Kernel fine-tuning to sustain load

[RaJiska]

Hi,

I'd like to open a discussion regarding fck-nat used for a production-ready type of load. Currently the way it's configured might not be enough for such a load as I could not see kernel tweaking configuration in scripts. Unfortunately I am no expert in Kernel tweaking and am not aware of all the configurations that might be necessary, but here are a few that I can think of:

• Kernel keeps track of active connections via conntrack, the conntrack table once filled might drop new connections:
  • nf_conntrack_max which governs the maximum number of tracked connections (and optionally nf_conntrack_buckets for performances)
  • nf_conntrack_tcp_timeout_* to a lower value than the default perhaps ?
• Networking stack
  • tcp_wmem, tcp_rmem, udp_wmem, udp_rmem which should probably be increased so it can support a higher load
  • tcp_max_syn_backlog
• Maximum number of file descriptors via fs.max-files which limit could be overflowed if there are too many connections

Perhaps some more could be added, but it'd be interesting to have different profiles available that might be used depending of the usage intended of fck-nat.

[AndrewGuenther]

If you're seeing the kind of volume which would require these kernel tweaks, you're likely at a point where fck-nat cannot sustain you or NAT Gateway would be more reasonable. Here's my logic on that:

Instances with less than 32vCPUs are limited to 5Gbps internet egress bandwidth[1]. I think it is highly unlikely you would hit these limits in any environment which is using less than 5Gbps.

Instances with over 32vCPUs give you 50% of the advertised bandwidth[1]. The cheapest network optimized instance with 32vCPUs is a c6gn.8xlarge which maxes out at 25Gbps and costs ~$980 more per month to operate than NAT Gateway. You'd need to have a 21TB egress for that to break even with data transfer. So really this optimization is for people in that boat and if you're in that boat you're likely to want the availability and bandwidth (up to 100Gbps) guarantees that NAT Gateway provides.

I'm not saying I wouldn't accept contributions for this, just wanted to add some color as to why I haven't pursued this already.

[1] https://docs.aws.amazon.com/AWSEC2/latest/UserGuide/ec2-instance-network-bandwidth.html

[patrickdk77]

The two issues are unrelated. Tuning those variables and how much bandwidth you can push are not related in any way.

I could have a million idle tcp connections, or 1 connection that is maxing out my bandwidth.

Tuning the numbers, adjusted tcp timeout from 12hours to something more reasonable, and increasing the default number of connections the kernel will track are based on memory, not network speed.

[AndrewGuenther]

I understand they're unrelated, but I'm talking about likely use cases and how I've prioritized work. If you're utilizing a high number of connection you're likely utilizing higher bandwidth. Again, I'm not saying that I wouldn't accept contributions/tackle this work, I'm just giving my reasoning as to why it hasn't been done already and a disclaimer that if you're worried about a large number of connections, you should consider this information about bandwidth as well.

[RaJiska]

Instances with less than 32vCPUs are limited to 5Gbps internet egress bandwidth[1]. I think it is highly unlikely you would hit these limits in any environment which is using less than 5Gbps.

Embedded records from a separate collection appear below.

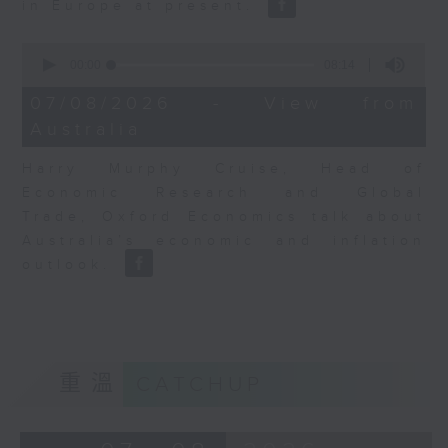
in Europe at present.
0
seconds
00:00
08:14
of
8
07/08/2026 - View from
minutes,
Australia
14
seconds
Harry Murphy Cruise, Head of
Economic Research and Global
Trade, Oxford Economics talk about
Australia’s economic and inflation
outlook.
重溫
CATCHUP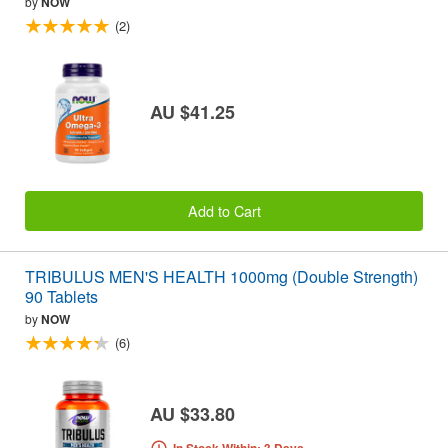
by
NOW
(2)
AU $41.25
Add to Cart
TRIBULUS MEN'S HEALTH 1000mg (Double Strength)
90 Tablets
by
NOW
(6)
AU $33.80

Thank you for this additional context, I was actually not aware of this limitation of 5Gbps per instance for internet-gateway bound network, it's really sneaky of them.

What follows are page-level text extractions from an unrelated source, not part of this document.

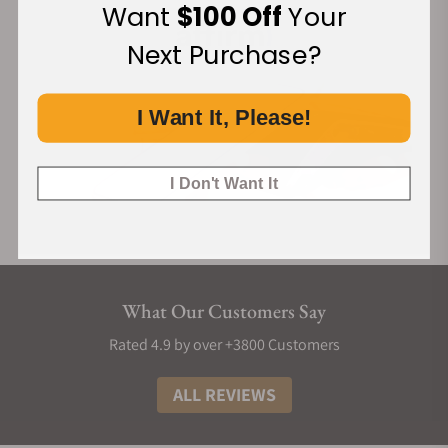
Want
$100 Off
Your
Next Purchase?
I Want It, Please!
I Don't Want It
What Our Customers Say
Rated 4.9 by over +3800 Customers
ALL REVIEWS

That said, I have encountered the case where a single of my instances (in a public subnet) would have its conntrack table entirely filled and dropping new connections, while being nowhere near the 5Gbps limitation. In this scenario, a fck-nat instance without kernel tuning would not have been able to sustain the load, and even less if this scenario had other instances.
In this case tuning kernel would really help but would also require more resources, especially in terms of memory, which probably would require at least a t4g.medium, or even a r7g.medium, which would have a similar hourly rate as NAT GW (excluding saving plans), but without the extra GB processing fee, which in this case, might be the bulk of the bill.

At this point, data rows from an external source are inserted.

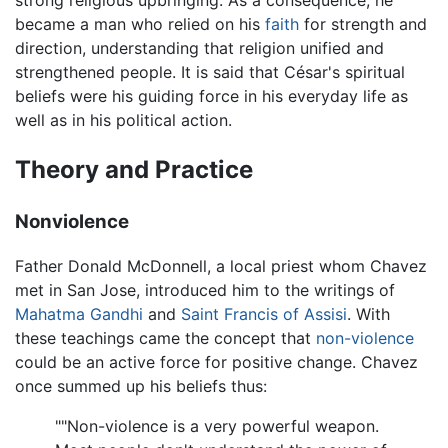
became a man who relied on his
faith
for strength and
direction, understanding that religion unified and
strengthened people. It is said that César's spiritual
beliefs were his guiding force in his everyday life as
well as in his political action.
Theory and Practice
Nonviolence
Father Donald McDonnell, a local priest whom Chavez
met in San Jose, introduced him to the writings of
Mahatma Gandhi
and
Saint Francis of Assisi
. With
these teachings came the concept that
non-violence
could be an active force for positive change. Chavez
once summed up his beliefs thus:
""Non-violence is a very powerful weapon.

The intention behind this issue is more to open a discussion on the matter and perhaps establish a comprehensive list of settings that that would cover this case where fck-nat would need to handle a large number of connections without necessarily reaching its bandwidth limit.

[philipg]

you can avoid the 5gbps limit by sharding the public internet ip prefixes via CIDR deaggregation. i.e. multiple fck-nat NATs for a single VPC via route table manipulation.

[RaJiska]

@philipg To put simply, creating smaller private subnets, each with their own NAT instance? This would work but unfortunately requires changes to the networking layer just to accommodate this technical constraint, which is not ideal.

[philipg]

@RaJiska the other way around. sharding the public internet. multiple routes. so instead of 0.0.0.0/0 you split the internet address space up.

[RaJiska]

This is a clever trick. Thanks for sharing this idea.